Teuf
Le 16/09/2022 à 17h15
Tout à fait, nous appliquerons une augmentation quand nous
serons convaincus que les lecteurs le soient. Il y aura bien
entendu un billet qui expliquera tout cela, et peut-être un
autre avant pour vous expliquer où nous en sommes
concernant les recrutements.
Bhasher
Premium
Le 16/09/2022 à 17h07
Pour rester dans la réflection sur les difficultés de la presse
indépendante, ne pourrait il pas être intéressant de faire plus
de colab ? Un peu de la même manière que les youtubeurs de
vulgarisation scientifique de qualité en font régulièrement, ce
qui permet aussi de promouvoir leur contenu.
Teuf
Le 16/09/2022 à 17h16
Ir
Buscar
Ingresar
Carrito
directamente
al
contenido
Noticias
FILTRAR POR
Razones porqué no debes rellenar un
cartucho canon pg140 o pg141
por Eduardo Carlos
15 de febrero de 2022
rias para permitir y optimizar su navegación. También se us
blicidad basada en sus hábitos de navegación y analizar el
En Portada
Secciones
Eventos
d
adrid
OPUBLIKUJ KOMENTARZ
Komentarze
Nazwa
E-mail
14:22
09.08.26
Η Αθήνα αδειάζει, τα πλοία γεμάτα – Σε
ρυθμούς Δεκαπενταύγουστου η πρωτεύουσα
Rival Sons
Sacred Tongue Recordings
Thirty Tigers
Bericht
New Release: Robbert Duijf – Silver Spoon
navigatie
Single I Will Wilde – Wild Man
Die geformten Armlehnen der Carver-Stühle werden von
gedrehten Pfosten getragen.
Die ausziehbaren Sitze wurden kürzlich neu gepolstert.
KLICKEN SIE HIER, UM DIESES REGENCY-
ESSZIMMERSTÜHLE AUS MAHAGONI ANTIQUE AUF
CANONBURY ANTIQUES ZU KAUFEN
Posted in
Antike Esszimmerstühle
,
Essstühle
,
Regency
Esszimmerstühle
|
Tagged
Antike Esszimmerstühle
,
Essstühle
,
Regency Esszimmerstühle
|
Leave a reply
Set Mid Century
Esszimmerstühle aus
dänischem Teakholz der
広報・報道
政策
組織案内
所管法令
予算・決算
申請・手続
════
PROBLEM TO WORK ON
Every record is to be repeated exactly as it stands above.

OUTPUT BELOW
Teuf
Le 16/09/2022 à 17h15
Tout à fait, nous appliquerons une augmentation quand nous
serons convaincus que les lecteurs le soient. Il y aura bien
entendu un billet qui expliquera tout cela, et peut-être un
autre avant pour vous expliquer où nous en sommes
concernant les recrutements.
Bhasher
Premium
Le 16/09/2022 à 17h07
Pour rester dans la réflection sur les difficultés de la presse
indépendante, ne pourrait il pas être intéressant de faire plus
de colab ? Un peu de la même manière que les youtubeurs de
vulgarisation scientifique de qualité en font régulièrement, ce
qui permet aussi de promouvoir leur contenu.
Teuf
Le 16/09/2022 à 17h16
Ir
Buscar
Ingresar
Carrito
directamente
al
contenido
Noticias
FILTRAR POR
Razones porqué no debes rellenar un
cartucho canon pg140 o pg141
por Eduardo Carlos
15 de febrero de 2022
rias para permitir y optimizar su navegación. También se us
blicidad basada en sus hábitos de navegación y analizar el
En Portada
Secciones
Eventos
d
adrid
OPUBLIKUJ KOMENTARZ
Komentarze
Nazwa
E-mail
14:22
09.08.26
Η Αθήνα αδειάζει, τα πλοία γεμάτα – Σε
ρυθμούς Δεκαπενταύγουστου η πρωτεύουσα
Rival Sons
Sacred Tongue Recordings
Thirty Tigers
Bericht
New Release: Robbert Duijf – Silver Spoon
navigatie
Single I Will Wilde – Wild Man
Die geformten Armlehnen der Carver-Stühle werden von
gedrehten Pfosten getragen.
Die ausziehbaren Sitze wurden kürzlich neu gepolstert.
KLICKEN SIE HIER, UM DIESES REGENCY-
ESSZIMMERSTÜHLE AUS MAHAGONI ANTIQUE AUF
CANONBURY ANTIQUES ZU KAUFEN
Posted in
Antike Esszimmerstühle
,
Essstühle
,
Regency
Esszimmerstühle
|
Tagged
Antike Esszimmerstühle
,
Essstühle
,
Regency Esszimmerstühle
|
Leave a reply
Set Mid Century
Esszimmerstühle aus
dänischem Teakholz der
広報・報道
政策
組織案内
所管法令
予算・決算
申請・手続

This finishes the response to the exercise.